Todas as autoras viveram a experiência da
maternidade e, por isso, como diz Lygia Fagundes Telles, falam com propriedade do tema,
explicam-se ou ―desembrulham-se‖. Assim, é de bastante pertinência analisar essas obras a
partir do contexto e da perspectiva histórica em que se inserem. Concomitantemente, isso
significa tirar do ostracismo a produção da escritora brasileira, que também precisa ser
considerada como um objeto de análise digno de ser estudado, porque traduz a mulher em sua
condição de ser humano. Como aponta a crítica feminista Mary Louise Pratt (1994), é
necessária muita reflexão a respeito da diferença entre a representação da mulher nas obras de
autorias feminina e masculina. Isso porque os temas abordados pelas escritoras apresentam a
mulher enquanto sujeito cultural, histórico e político a partir da experiência do ser, enquanto
que o escritor cria uma imagem ideológica que atende ao modelo descrito na construção da
sociedade.
É importante registrar, ainda, que a autoria feminina se torna peculiar por
tematizar a questão da mulher que vai além do desejo de passividade, de estar a serviço da
alteridade imposta — resultado do que Maria Rita Kell (1994) chama de negociação entre as
elaborações da realidade psíquica e as regras impostas pela realidade externa.
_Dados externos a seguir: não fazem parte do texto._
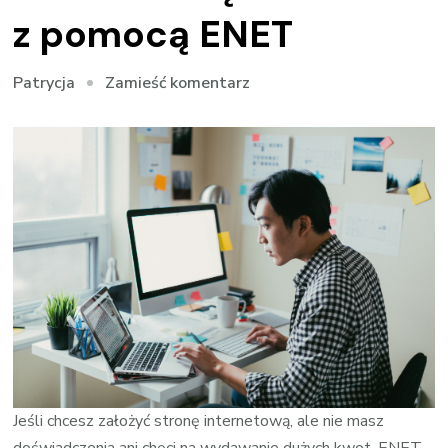
z pomocą ENET
we
Zamieść komentarz
Patrycja
wpisie
Zbuduj
stronę
internetową
za
darmo
z
pomocą
ENET
Jeśli chcesz założyć stronę internetową, ale nie masz
doświadczenia ani chęci na wydawanie dużych kwot, ENET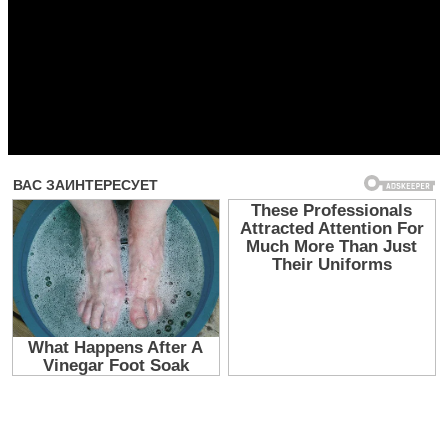
Прочитать другие публикации на CdnPdf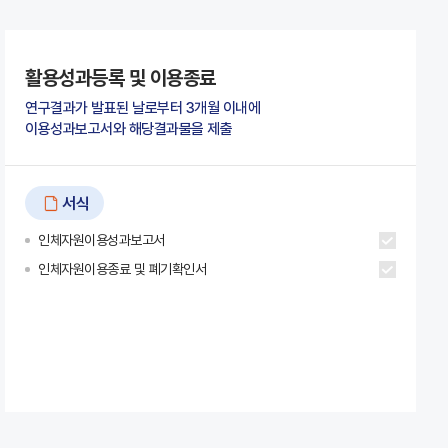
활용성과등록 및 이용종료
연구결과가 발표된 날로부터 3개월 이내에
이용성과보고서와 해당결과물을 제출
서식
인체자원이용성과보고서
인체자원이용종료 및 폐기확인서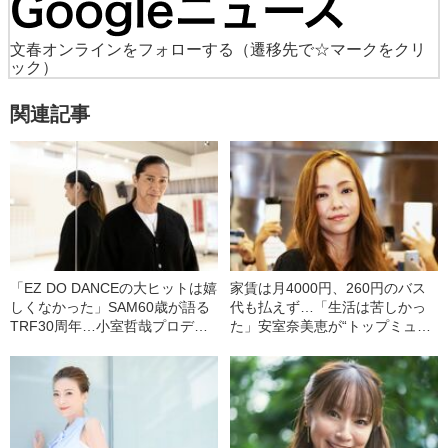
文春オンラインをフォローする
（遷移先で☆マークをクリ
ック）
関連記事
「EZ DO DANCEの大ヒットは嬉
家賃は月4000円、260円のバス
しくなかった」SAM60歳が語る
代も払えず…「生活は苦しかっ
TRF30周年…小室哲哉プロデュ
た」安室奈美恵が“トップミュー
ースから離れた“本当の理由”
ジシャンになれた”ワケ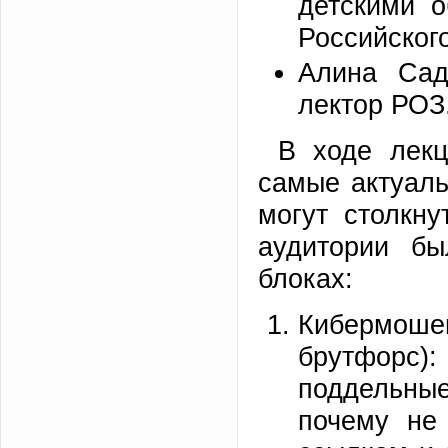
детскими 
Российског
Алина Сад
лектор РОЗ
В ходе лекц
самые актуал
могут столкн
аудитории бы
блоках:
Кибермош
брутфорс):
поддельны
почему не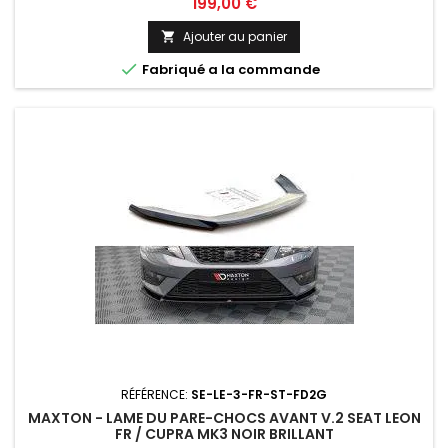
Prix
199,00 €
Ajouter au panier


Fabriqué a la commande
RÉFÉRENCE:
SE-LE-3-FR-ST-FD2G
MAXTON - LAME DU PARE-CHOCS AVANT V.2 SEAT LEON
FR / CUPRA MK3 NOIR BRILLANT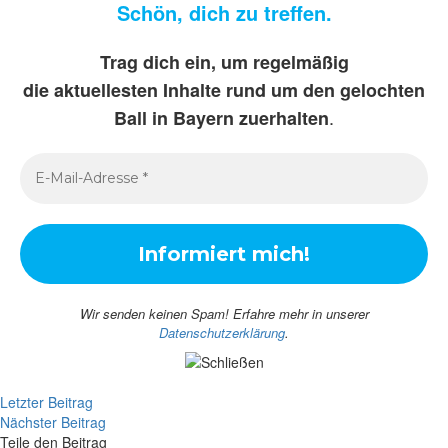
Schön, dich zu treffen.
Trag dich ein, um regelmäßig
die aktuellesten Inhalte rund um den gelochten
.
Ball in Bayern zuerhalten
Wir senden keinen Spam! Erfahre mehr in unserer
Datenschutzerklärung
.
Letzter Beitrag
Nächster Beitrag
Teile den Beitrag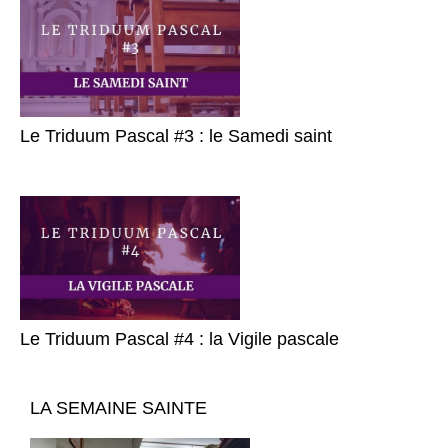
Le Triduum Pascal #3 : le Samedi saint
Le Triduum Pascal #4 : la Vigile pascale
LA SEMAINE SAINTE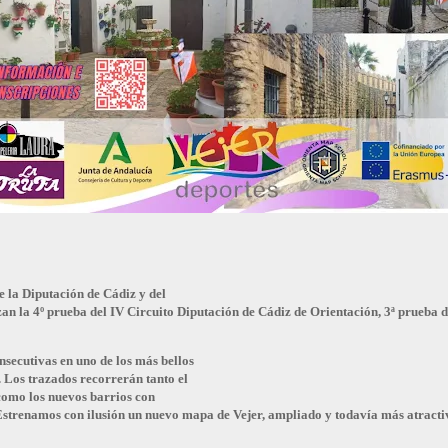
 la Diputación de Cádiz y del
an la 4º prueba del IV Circuito Diputación de Cádiz de Orientación, 3ª prueba d
nsecutivas en uno de los más bellos
 Los trazados recorrerán tanto el
 como los nuevos barrios con
 Estrenamos con ilusión un nuevo mapa de Vejer, ampliado y todavía más atractiv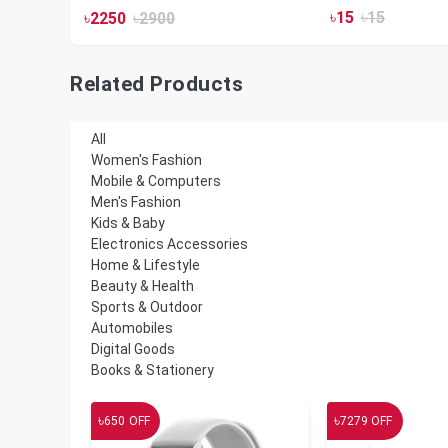
৳
15
৳
15
৳
2250
৳
2900
Related Products
All
Women's Fashion
Mobile & Computers
Men's Fashion
Kids & Baby
Electronics Accessories
Home & Lifestyle
Beauty & Health
Sports & Outdoor
Automobiles
Digital Goods
Books & Stationery
৳
৳
650
OFF
7279
OFF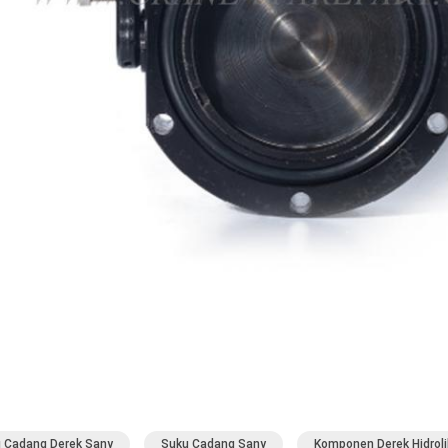
 Cadang Derek Sany
Suku Cadang Sany
Komponen Derek Hidroli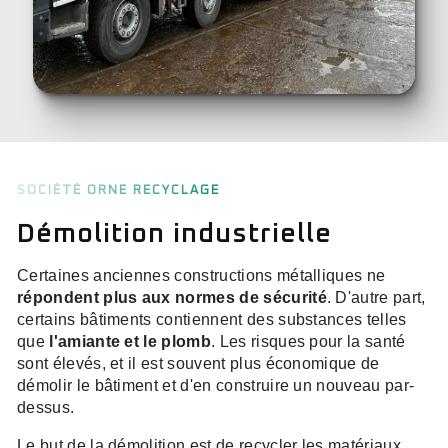
SOCIÉTÉ ORNE RECYCLAGE
Démolition industrielle
Certaines anciennes constructions métalliques ne
répondent plus aux normes de sécurité
. D'autre part,
certains bâtiments contiennent des substances telles
que
l'amiante et le plomb
. Les risques pour la santé
sont élevés, et il est souvent plus économique de
démolir le bâtiment et d'en construire un nouveau par-
dessus.
Le but de la démolition est de recycler les matériaux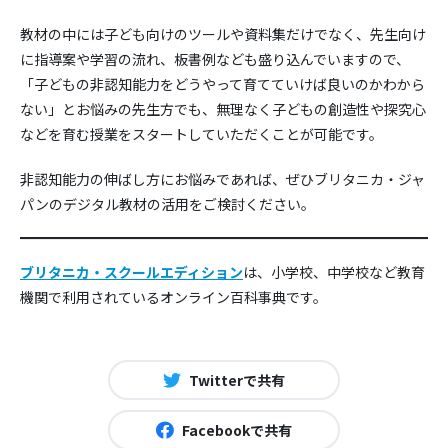
教材の中には子ども向けのツールや資料集だけでなく、先生向け
に指導案や学習の流れ、板書例なども盛り込んでいますので、
「子どもの非認知能力をどうやって育てていけば良いのかわから
ない」とお悩みの先生方でも、無理なく子どもの創造性や探究心
などを育む授業をスタートしていただくことが可能です。
非認知能力の伸ばし方にお悩みであれば、ぜひブリタニカ・ジャ
パンのデジタル教材の活用をご検討ください。
ブリタニカ・スクールエディション
は、小学校、中学校など教育
機関で利用されているオンライン百科事典です。
Twitterで共有
Facebookで共有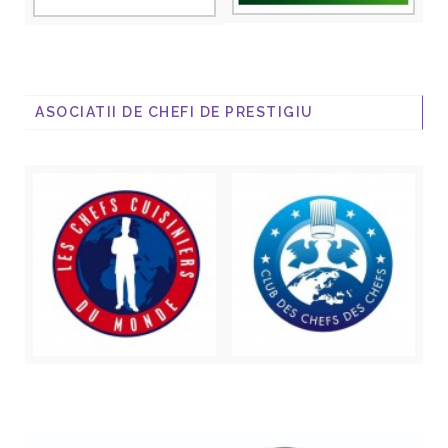
ASOCIATII DE CHEFI DE PRESTIGIU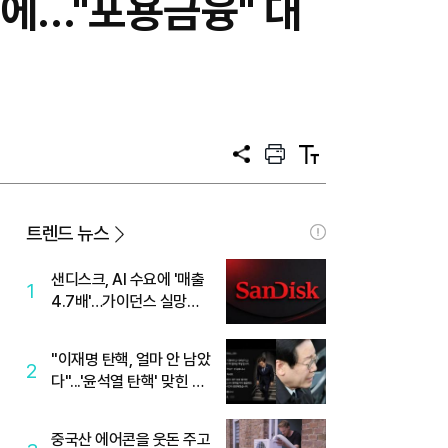
적에…"포용금융" 대
공
프
텍
유
린
스
트
트
크
기
트렌드 뉴스
샌디스크, AI 수요에 '매출
1
4.7배'…가이던스 실망에
'주가는 하락'
"이재명 탄핵, 얼마 안 남았
2
다"...'윤석열 탄핵' 맞힌 무
당, '성지글' 등장
중국산 에어콘을 웃돈 주고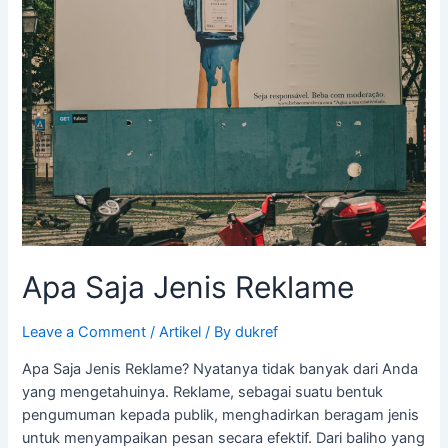
Apa Saja Jenis Reklame
Leave a Comment
/
Artikel
/ By
dukref
Apa Saja Jenis Reklame? Nyatanya tidak banyak dari Anda
yang mengetahuinya. Reklame, sebagai suatu bentuk
pengumuman kepada publik, menghadirkan beragam jenis
untuk menyampaikan pesan secara efektif. Dari baliho yang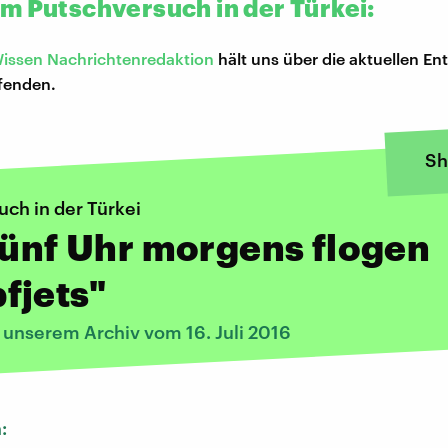
m Putschversuch in der Türkei:
issen Nachrichtenredaktion
hält uns über die aktuellen E
fenden.
Sh
ch in der Türkei
fünf Uhr morgens flogen
fjets"
 unserem Archiv vom 16. Juli 2016
n: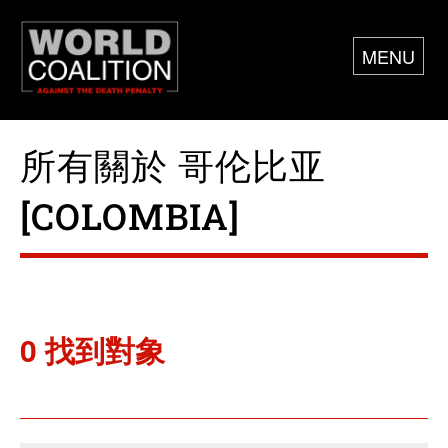
MENU
所有關於 哥伦比亚
[COLOMBIA]
0 找到對象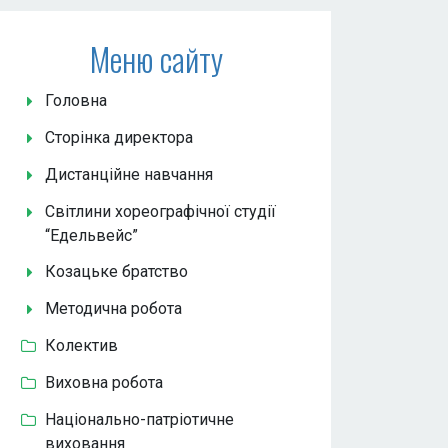
Меню сайту
Головна
Сторінка директора
Дистанційне навчання
Світлини хореографічної студії
“Едельвейс”
Козацьке братство
Методична робота
Колектив
Виховна робота
Національно-патріотичне
виховання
Cumpre destacar que a presente pesquisa não pretendeu esgotar a complexidade
do tema aludido nem as possibilidades teóricas que ele suscita, em suas várias correntes
interpretativas. Buscou-se tão somente pontuar, por meio das obras selecionadas, que a
maternidade – historicamente vinculada a uma suposta ―natureza‖ feminina – foi
culturalmente construída para atender aos propósitos ideológicos do patriarcado, mas, apesar
das mudanças na sociedade, resiste até os nossos dias e a literatura de autoria feminina
acompanhou historicamente esse fato. Por isso, ao analisar o tema da maternidade sob a ótica
das próprias mulheres, foi possível avaliar o modo pelo qual a psique feminina desenvolve e
conceptualiza seus corpos e suas funções sexuais/reprodutivas e como sua percepção é
intrinsecamente condicionada por determinantes sociais.
Desvendar os temas pertinentes ao universo da mulher, como a maternidade, é
torná-la, de fato, visível. Se a literatura é apropriada, como diz Tzvetan Todorov, para agir
sobre o mundo, as obras literárias das escritoras não podem ser vistas como fenômeno
isolado, mas, ao contrário, como produtos históricos que expõem uma ideologia que
aprisionou a mulher ao longo dos séculos.